Fortunately, up to this point, the most contact I’ve ever had with a significant wildfire is the smoke that travels hundreds of kilometres and hazes up the sky. Two years ago we had ash fall and an orange sun for a couple of days.

My home has never been threatened. But what if?

That’s what had me talking to a colleague in the newsroom Monday afternoon. What would you grab if you had seconds? What would you take if you had a couple of hours?

He hadn’t ever thought about what his plan would be, but I had my priorities well thought out.

The worst part of these kinds of disasters to me (aside, of course, from any loss of human life) are the animals in danger. It makes my heart contract to hear from the folks who weren’t allowed to get their goats or horses, dogs or cats. Without a doubt, after the people are taken care of, the first thing I would grab are my cats. Then my important papers like my birth certificate and such. Then my computer and photo albums (which I hope to get digitized so I only have to grab the laptop).

My mom had a great suggestion: make sure you have a neighbour who’s around quite a bit who has a key to your home who could grab your pets for you if you were stuck outside an evacuation zone and officials wouldn’t let you through.

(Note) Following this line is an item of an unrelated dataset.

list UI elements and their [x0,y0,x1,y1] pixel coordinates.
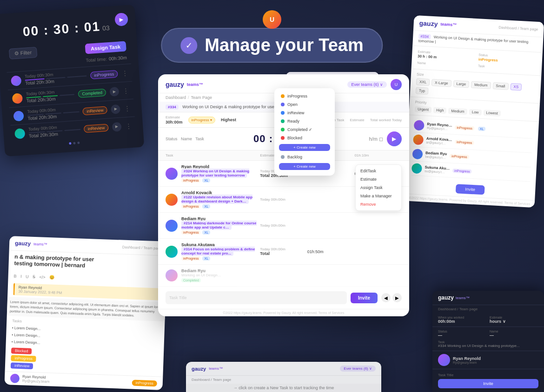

If there’s a little more time I’d grab a suitcase and pack a few clothes and toiletries.

A great idea I heard from someone who evacuated from the Interior was to take a video of your place, so you have something to show the insurance company when it comes to replacing your belongings.

Because the truth is that most of my stuff can be replaced. Thinking about this kind of scenario really brings home the acknowledgement of the things that can’t.

We’ve got pretty tough hides in the news business. But I defy anyone not to feel something for what the evacuees are going through. I don’t envy my colleagues who are having to cover the story and also worry about their own homes.

So when we print, for the umpteenth time, that you should obey the campfire ban, not toss your cigarette butt out the car window, and maybe forgo the ATV ride through the dry grass, it’s not just another PSA, at least not to me.

It’s a personal plea: don’t make me use my evacuation plan. I don’t want you to have to use yours, either.